Sunday, August 9, 2015

Value added


 - by New Deal democrat

Why should you read me?

After all, there are about a bazillion economic commentators out there, a significant number of whom feel obligated to give their take on the latest statistics.  As far as I am concerned, for reasoned commentary on daily statistics, 90% of the time you could read Bill McBride a/k/a Calculated Risk, and Doug Short (maybe the most informative graphs in the entire econoblogosphere), and just stop there.  There's no point in my feeling the need to add my $.02.  

So what is it that I bring to the table?  Fitting the data into the business cycle.

I know of nobody else in the econoblogosphere who so relentlessly parses the economic data into long and short leading indicators, coincident indicators, short and long lagging indicators, and midcycle indicators -- and backs up the categorizations with as much historical data as possible, sometimes going back an entire century.

So when I read somewhere that, e.g., employment will drive consumer spending, or housing, I already know that the historical data shows exactly the reverse: housing drives employment with a 12 month or more lag; consumer spending drives employment with a much shorter lag.  I know that, over the longer term, corporate profits lead stock prices, not the other way around. I know that bank lending only turns up once an expansion has started.  I know that the trend in hiring, whether up or down, slows and then turns first in comparison with the trend in firing. And so on.

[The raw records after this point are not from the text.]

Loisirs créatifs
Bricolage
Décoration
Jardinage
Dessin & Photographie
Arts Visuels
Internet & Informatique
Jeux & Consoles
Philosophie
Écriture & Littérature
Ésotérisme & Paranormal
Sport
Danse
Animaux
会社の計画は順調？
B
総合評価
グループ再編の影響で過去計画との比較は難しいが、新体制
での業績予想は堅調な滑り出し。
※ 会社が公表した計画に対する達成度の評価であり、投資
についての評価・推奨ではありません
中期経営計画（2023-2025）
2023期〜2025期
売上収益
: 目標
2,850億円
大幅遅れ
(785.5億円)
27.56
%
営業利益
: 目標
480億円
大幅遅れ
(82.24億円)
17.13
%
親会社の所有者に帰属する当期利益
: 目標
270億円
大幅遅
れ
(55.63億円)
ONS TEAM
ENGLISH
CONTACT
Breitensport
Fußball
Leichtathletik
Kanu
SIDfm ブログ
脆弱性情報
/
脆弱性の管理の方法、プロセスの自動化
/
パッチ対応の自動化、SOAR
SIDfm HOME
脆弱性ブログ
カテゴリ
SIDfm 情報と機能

In short, I see myself as the ECRI (Economic Cycle Research Institute) for those who don't have the $64,000 (last I heard) annual subscription fee to spare.

And I am particularly focused on how that data will play out in the lives of ordinary workers. A modern industrial democratic society ought to be improving the lot of the vast majority of its people.  If it's not. something is seriously amiss.

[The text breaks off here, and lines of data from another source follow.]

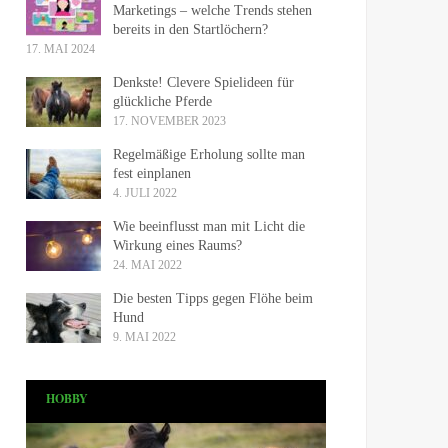
Marketings – welche Trends stehen
bereits in den Startlöchern?
17. MAI 2024
Denkste! Clevere Spielideen für
glückliche Pferde
17. NOVEMBER 2023
Regelmäßige Erholung sollte man
fest einplanen
4. JULI 2022
Wie beeinflusst man mit Licht die
Wirkung eines Raums?
24. MAI 2022
Die besten Tipps gegen Flöhe beim
Hund
9. MAI 2022
HOBBY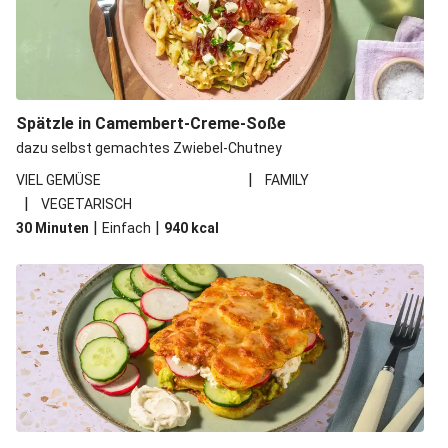
Spätzle in Camembert-Creme-Soße
dazu selbst gemachtes Zwiebel-Chutney
|
VIEL GEMÜSE
FAMILY
|
VEGETARISCH
|
|
30 Minuten
Einfach
940
kcal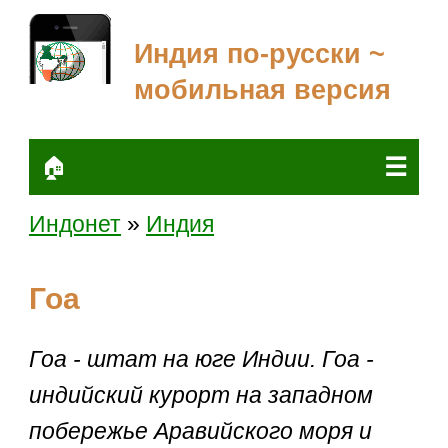
Индия по-русски ~
мобильная версия
☰
🏠
Индонет
»
Индия
Гоа
Гоа - штат на юге Индии. Гоа -
индийский курорт на западном
побережье Аравийского моря и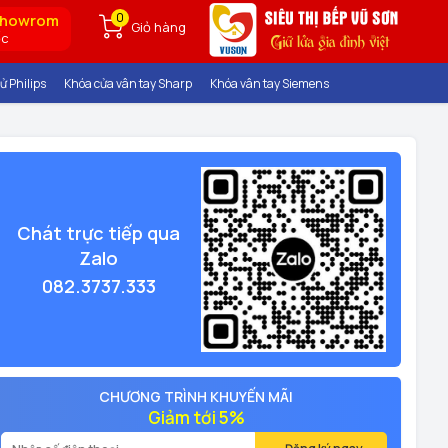
0
showrom
Giỏ hàng
ốc
ử Philips
Khóa cửa vân tay Sharp
Khóa vân tay Siemens
Chát trực tiếp qua
Zalo
082.3737.333
CHƯƠNG TRÌNH KHUYẾN MÃI
Giảm tới 5%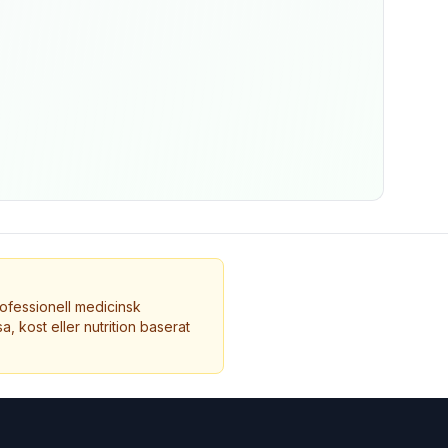
ofessionell medicinsk
a, kost eller nutrition baserat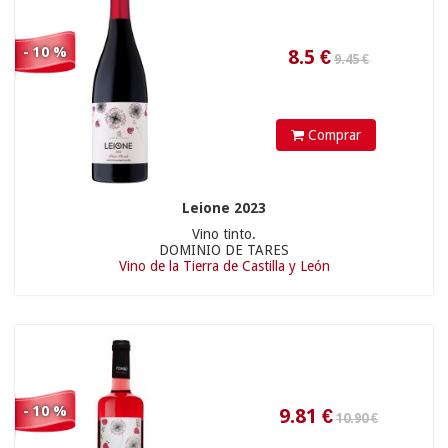
13.90 €
- 10 %
Comprar
Leione 2023
19.71
€
Vino tinto.
DOMINIO DE TARES
Vino de la Tierra de Castilla y León
76.90 €
- 10 %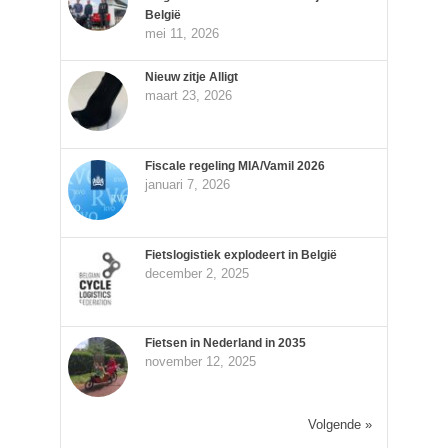
België
mei 11, 2026
Nieuw zitje Alligt
maart 23, 2026
Fiscale regeling MIA/Vamil 2026
januari 7, 2026
Fietslogistiek explodeert in België
december 2, 2025
Fietsen in Nederland in 2035
november 12, 2025
Volgende »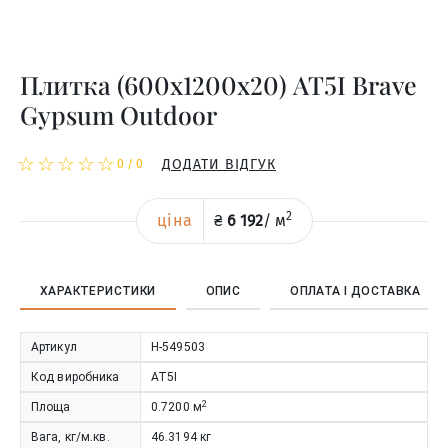
Плитка (600x1200x20) AT5I Brave
Gypsum Outdoor
☆
★
☆
★
☆
★
☆
★
☆
★
ДОДАТИ ВІДГУК
0
/
0
2
ціна
₴
6 192
/
м
ХАРАКТЕРИСТИКИ
ОПИС
ОПЛАТА І ДОСТАВКА
Артикул
Н-549503
Код виробника
AT5I
2
Площа
0.7200
м
Вага, кг/м.кв.
46.3194
кг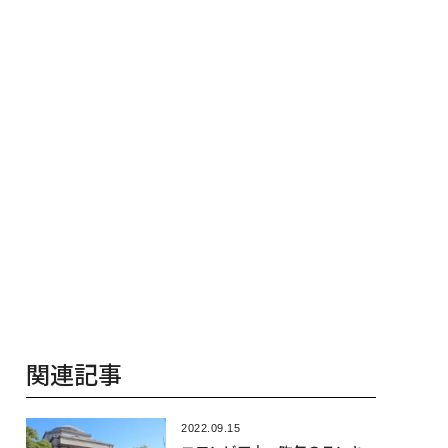
AIを超える人の価値
え見つけた、防災一筋20
「挑戦者の明
年の答え
関連記事
2022.09.15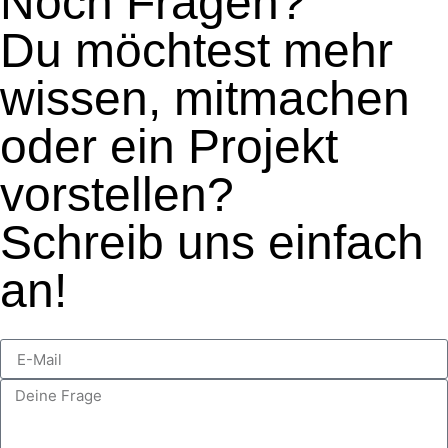
Noch Fragen?
Du möchtest mehr
wissen, mitmachen
oder ein Projekt
vorstellen?
Schreib uns einfach
an!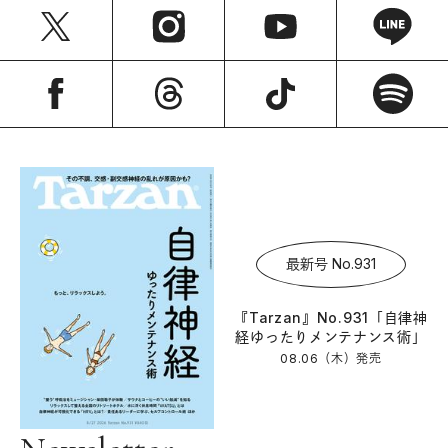
最新号 No.931
『Tarzan』No.931「自律神
経ゆったりメンテナンス術」
08.06（木）
発売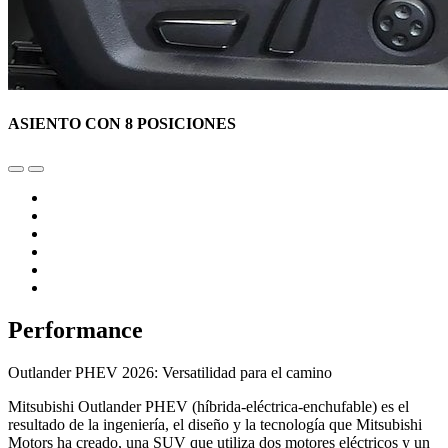
ASIENTO CON 8 POSICIONES
Performance
Outlander PHEV 2026: Versatilidad para el camino
Mitsubishi Outlander PHEV (híbrida-eléctrica-enchufable) es el
resultado de la ingeniería, el diseño y la tecnología que Mitsubishi
Motors ha creado, una SUV que utiliza dos motores eléctricos y un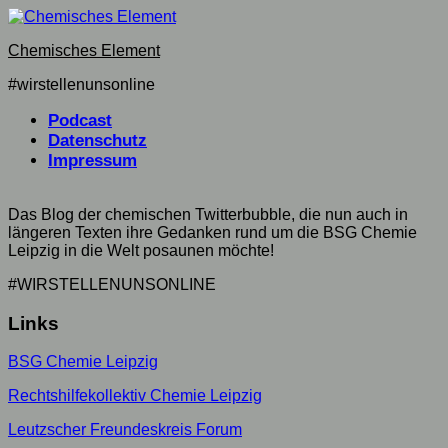
Skip
to
Chemisches Element
content
#wirstellenunsonline
Podcast
Datenschutz
Impressum
Das Blog der chemischen Twitterbubble, die nun auch in
längeren Texten ihre Gedanken rund um die BSG Chemie
Leipzig in die Welt posaunen möchte!
#WIRSTELLENUNSONLINE
Links
BSG Chemie Leipzig
Rechtshilfekollektiv Chemie Leipzig
Leutzscher Freundeskreis Forum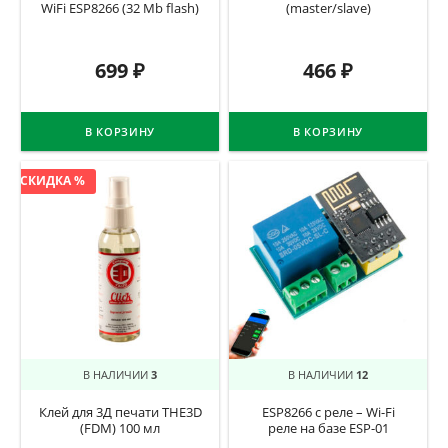
WiFi ESP8266 (32 Mb flash)
(master/slave)
699
₽
466
₽
В КОРЗИНУ
В КОРЗИНУ
СКИДКА %
В НАЛИЧИИ
3
В НАЛИЧИИ
12
Клей для 3Д печати THE3D
ESP8266 с реле – Wi-Fi
(FDM) 100 мл
реле на базе ESP-01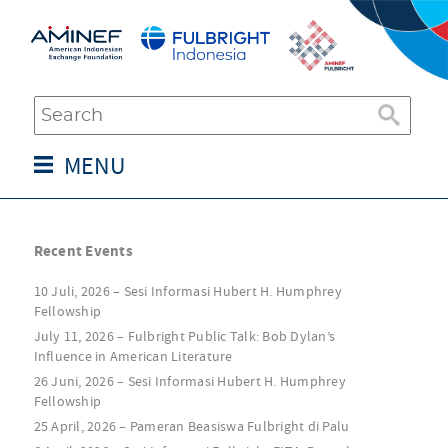
MENU
Recent Events
10 Juli, 2026 – Sesi Informasi Hubert H. Humphrey
Fellowship
July 11, 2026 – Fulbright Public Talk: Bob Dylan’s
Influence in American Literature
26 Juni, 2026 – Sesi Informasi Hubert H. Humphrey
Fellowship
25 April, 2026 – Pameran Beasiswa Fulbright di Palu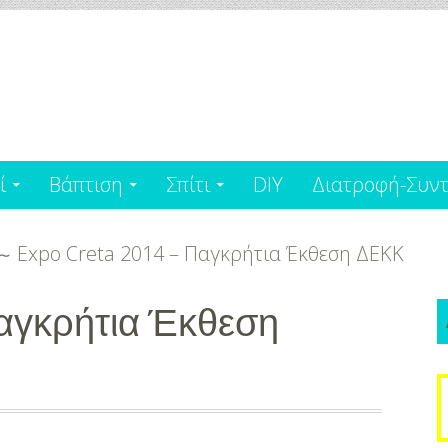
ί
Βάπτιση
Σπίτι
DIY
Διατροφή-Συντ
Expo Creta 2014 – Παγκρήτια Έκθεση ΔΕΚΚ
 Παγκρήτια Έκθεση
S
f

A side effect of my focus is that unlike most observers, I do not fall prey to the fallacy of projecting the present trend into the future.  In November 2006 I forecast the last recession being 1 year ahead.  In January 2009 I forecast that the bottom of the Great Recession was likely to be that summer.  For the last 6 years, with various amounts of waxing and waning, I have been bullish on the economy, and relentlessly eviscerating Doomers.  I still am bullish.

Now more and more of the midcycle indicators have appeared to hit their inflection points.  That just means the numbers underlying the expansion will remain positive but in general be gradually less so as time goes on. 

Just remember, when the time comes - and it hasn't yet and may not for quite a while - that I yellow-flag the next recession, all of the coincident numbers like industrial production and employment will still be quite positive.  You will think I have gone over to the Dark Side.  I won't.  I will simply be "skating to where the puck will be," in the words of hockey great Wayne Gretsky.  That's why you read me.